To be protected, a government employee's speech must be on a matter of public concern. Waters v. Churchill, 511 U.S. 661 (1994). The determination whether speech concerns a matter of public concern requires a case-by-case analysis into the content, context, and form of the statement. Stewart v. Parish of Jefferson, 951 F.2d 681, 683 (5th Cir. 1992). "When a public employee speaks as an employee rather than as a citizen on matters that address his personal employment conditions, First Amendment protection is not invoked absent unusual circumstances." Id.

Hoskins asserts, inter alia, that he exercised his free speech rights when he "reported the illegal activity of KISD in failing to report the criminal offense of indecency with a child by sexual contact, as well as other criminal matters occurring at KISD." See Compl. ¶ 56. Applying the deferential Rule 12(b) (6) standard, the court holds that Hoskins has asserted that he spoke on a matter of public concern. See Wilson v. UT Health Ctr., 973 F.2d 1263, 1269 (5th Cir. 1992) (holding that reports of sexual harassment perpetrated on plaintiff and other women were of great public concern); Sharp v. City of Houston, 960 F. Supp. 1164, 1178 (S.D. Tex. 1997) (stating that reporting official misconduct and sexual harassment on part of public employees is manifestly a matter of public concern). Nor can the court say as a matter of law from the allegations of the complaint alone that Hoskins was speaking strictly as an employee.

B

KISD maintains that it cannot be held liable because Hoskins cannot show that he suffered a constitutional free speech injury caused by an official policy or custom.

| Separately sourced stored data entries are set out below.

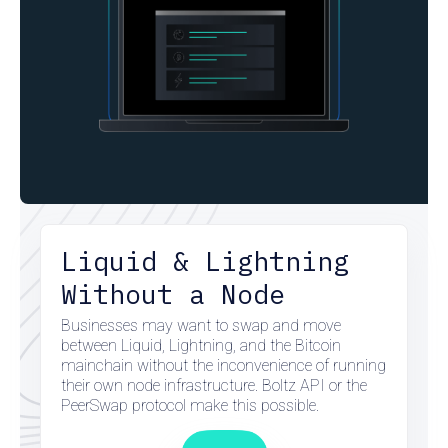
Liquid & Lightning
Without a Node
Businesses may want to swap and move
between Liquid, Lightning, and the Bitcoin
mainchain without the inconvenience of running
their own node infrastructure. Boltz API or the
PeerSwap protocol make this possible.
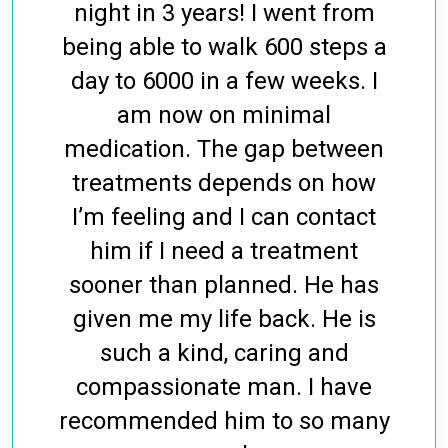
night in 3 years! I went from
being able to walk 600 steps a
day to 6000 in a few weeks. I
am now on minimal
medication. The gap between
treatments depends on how
I’m feeling and I can contact
him if I need a treatment
sooner than planned. He has
given me my life back. He is
such a kind, caring and
compassionate man. I have
recommended him to so many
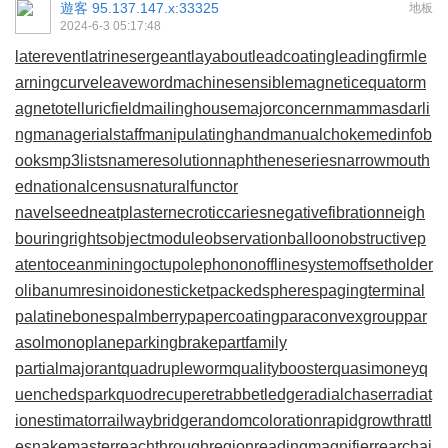
遊客
95.137.147.x:33325
地板
2024-6-3 05:17:48
laterevent
latrinesergeant
layabout
leadcoating
leadingfirm
le
arningcurve
leaveword
machinesensible
magneticequator
m
agnetotelluricfield
mailinghouse
majorconcern
mammasdarli
ng
managerialstaff
manipulatinghand
manualchoke
medinfob
ooks
mp3lists
nameresolution
naphtheneseries
narrowmouth
ed
nationalcensus
naturalfunctor
navelseed
neatplaster
necroticcaries
negativefibration
neigh
bouringrights
objectmodule
observationballoon
obstructivep
atent
oceanmining
octupolephonon
offlinesystem
offsetholder
olibanumresinoid
onesticket
packedspheres
pagingterminal
palatinebones
palmberry
papercoating
paraconvexgroup
par
asolmonoplane
parkingbrake
partfamily
partialmajorant
quadrupleworm
qualitybooster
quasimoney
q
uenchedspark
quodrecuperet
rabbetledge
radialchaser
radiat
ionestimator
railwaybridge
randomcoloration
rapidgrowth
rattl
esnakemaster
reachthroughregion
readingmagnifier
rearchai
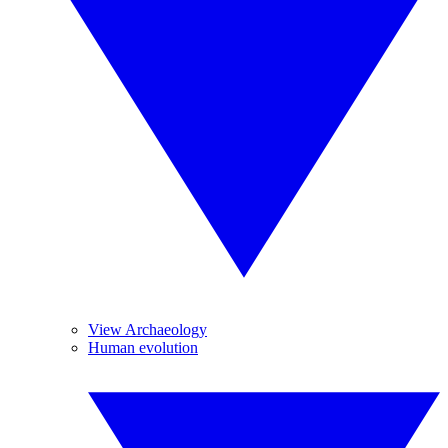
View Archaeology
Human evolution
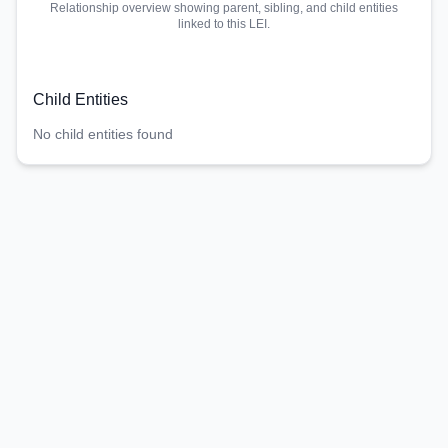
Relationship overview showing parent, sibling, and child entities
linked to this LEI.
Child Entities
No child entities found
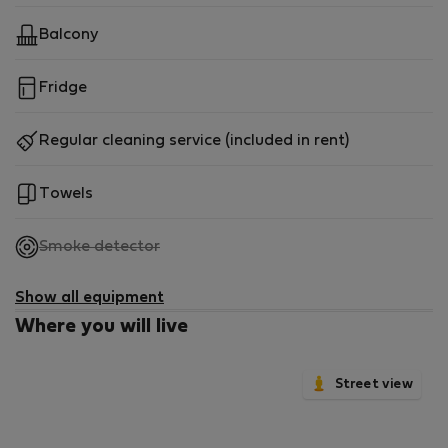
Balcony
Fridge
Regular cleaning service (included in rent)
Towels
,
Smoke detector
not
available
Show all equipment
Where you will live
Street view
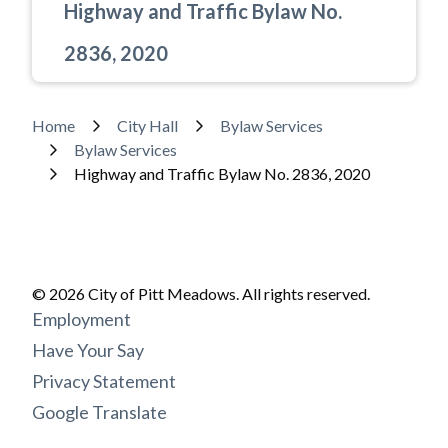
Highway and Traffic Bylaw No.
2836, 2020
Breadcrumb
Home
City Hall
Bylaw Services
Powered by
Translate
Bylaw Services
Highway and Traffic Bylaw No. 2836, 2020
© 2026 City of Pitt Meadows. All rights reserved.
Footer
Employment
menu
Have Your Say
Privacy Statement
Google Translate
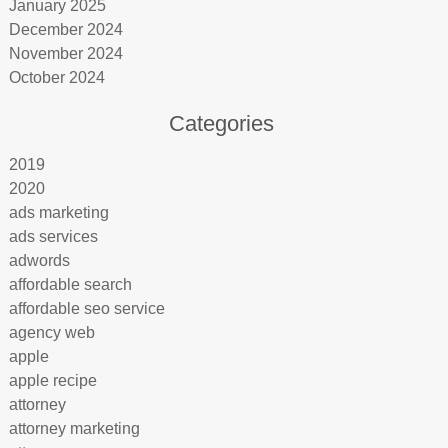
January 2025
December 2024
November 2024
October 2024
Categories
2019
2020
ads marketing
ads services
adwords
affordable search
affordable seo service
agency web
apple
apple recipe
attorney
attorney marketing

A governmental entity such as KISD can be sued and subjected to monetary damages and injunctive relief under § 1983 only if its official policy or custom caused a person to be deprived of a federally protected right. See Bd. of County Comm'rs of Bryan County, Okla. v. Brown, 520 U.S. 397, 403 (1997); Monell v. Dep't of Social Servs., 436 U.S. 658, 694 (1978). A government entity cannot be liable for civil rights violations under a theory of respondeat superior or vicarious liability. See Monell, 436 U.S. at 694; Baskin v. Parker, 602 F.2d 1205, 1208 (5th Cir. 1979)

An official policy can be found in two forms: "1. A policy statement, ordinance, regulation, or decision that is officially adopted and promulgated by the municipality's lawmaking officers or by an official to whom the lawmakers have delegated policy-making authority; or 2. A persistent, widespread practice of city officials or employees, which, although not authorized by officially adopted and promulgated policy, is so common and well settled as to constitute a custom that fairly represents municipal policy."
Burge v. St. Tammany Parish, ___ F.3d ___, 2003 WL 21464835, at *3-*4 (5th Cir. June 25, 2003) (quoting Bennett v. City of Slidell, 735 F.2d 861, 862 (5th Cir. 1984) (per curiam) (on rehearing)).

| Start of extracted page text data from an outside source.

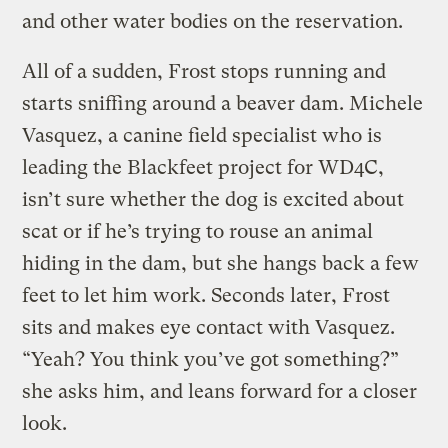
and other water bodies on the reservation.
All of a sudden, Frost stops running and
starts sniffing around a beaver dam. Michele
Vasquez, a canine field specialist who is
leading the Blackfeet project for WD4C,
isn’t sure whether the dog is excited about
scat or if he’s trying to rouse an animal
hiding in the dam, but she hangs back a few
feet to let him work. Seconds later, Frost
sits and makes eye contact with Vasquez.
“Yeah? You think you’ve got something?”
she asks him, and leans forward for a closer
look.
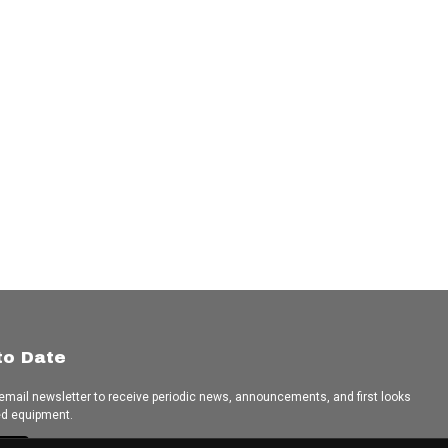
to Date
 email newsletter to receive periodic news, announcements, and first looks
ed equipment.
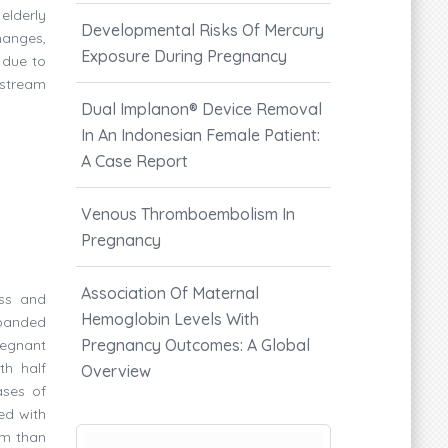
 elderly
Developmental Risks Of Mercury
hanges,
Exposure During Pregnancy
 due to
 stream
Dual Implanon®️ Device Removal
In An Indonesian Female Patient:
A Case Report
Venous Thromboembolism In
Pregnancy
Association Of Maternal
ess and
Hemoglobin Levels With
xpanded
Pregnancy Outcomes: A Global
regnant
th half
Overview
ases of
ed with
um than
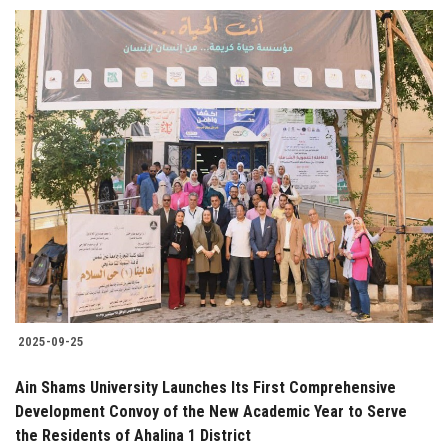
2025-09-25
Ain Shams University Launches Its First Comprehensive
Development Convoy of the New Academic Year to Serve
the Residents of Ahalina 1 District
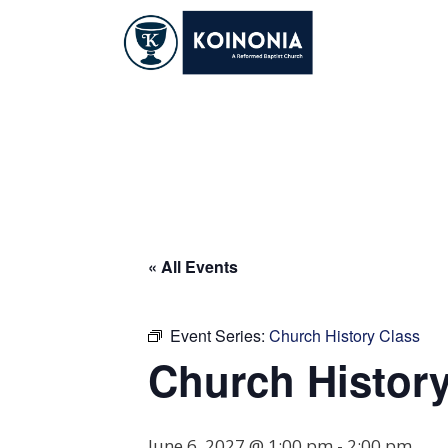
Skip
to
content
Church History Cl
« All Events
Event Series:
Church History Class
Church History
June 6, 2027 @ 1:00 pm
-
2:00 pm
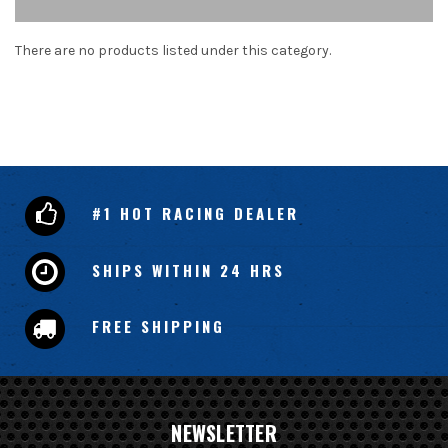
There are no products listed under this category.
#1 HOT RACING DEALER
SHIPS WITHIN 24 HRS
FREE SHIPPING
NEWSLETTER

"Liability under section 1983 attaches where a deprivation of a right protected by the Constitution or by federal law is caused by an official policy." Id. at *3. A plaintiff must identify the purported policy said to constitute a violation of his rights, show that the policy is attributable to the governmental entity itself, and establish that he incurred an injury because of the application of that specific policy. See Bennett v. City of Slidell, 728 F.2d 762, 767 (5th Cir. 1984) (en banc). He must demonstrate that the government entity, through its deliberate conduct, was the moving force behind the injury or harm suffered, and he must establish a direct causal link between the governmental entity's action and the deprivation of a federally protected right. Brown, 520 U.S. at 403-04.

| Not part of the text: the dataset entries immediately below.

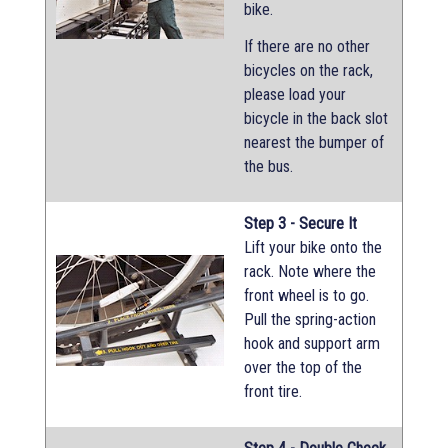
bike.
If there are no other
bicycles on the rack,
please load your
bicycle in the back slot
nearest the bumper of
the bus.
Step 3 - Secure It
Lift your bike onto the
rack. Note where the
front wheel is to go.
Pull the spring-action
hook and support arm
over the top of the
front tire.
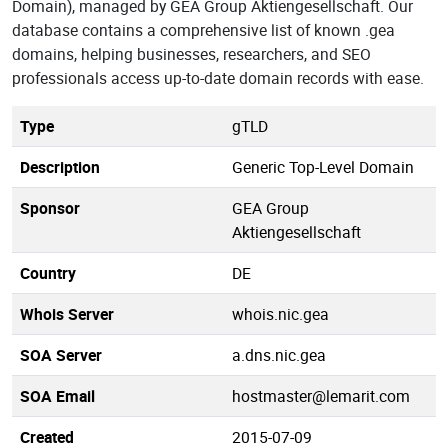
Domain), managed by GEA Group Aktiengesellschaft. Our
database contains a comprehensive list of known .gea
domains, helping businesses, researchers, and SEO
professionals access up-to-date domain records with ease.
Type
gTLD
Description
Generic Top-Level Domain
Sponsor
GEA Group
Aktiengesellschaft
Country
DE
Whois Server
whois.nic.gea
SOA Server
a.dns.nic.gea
SOA Email
hostmaster@lemarit.com
Created
2015-07-09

Liability must rest on official policy, meaning the governmental entity's policy, not the policy of an individual official. Bennett, 728 F.2d at 769. The official complained of must possess

final authority to establish [school district] policy with respect to the action ordered. . . . The official must also be responsible for establishing final government policy respecting such activity before the [school district] can be held liable. . . . [W]hether an official had final policymaking authority is a question of state law.
Pembaur v. City of Cincinnati, 475 U.S. 469, 481-82 (1986) (citation and footnote omitted).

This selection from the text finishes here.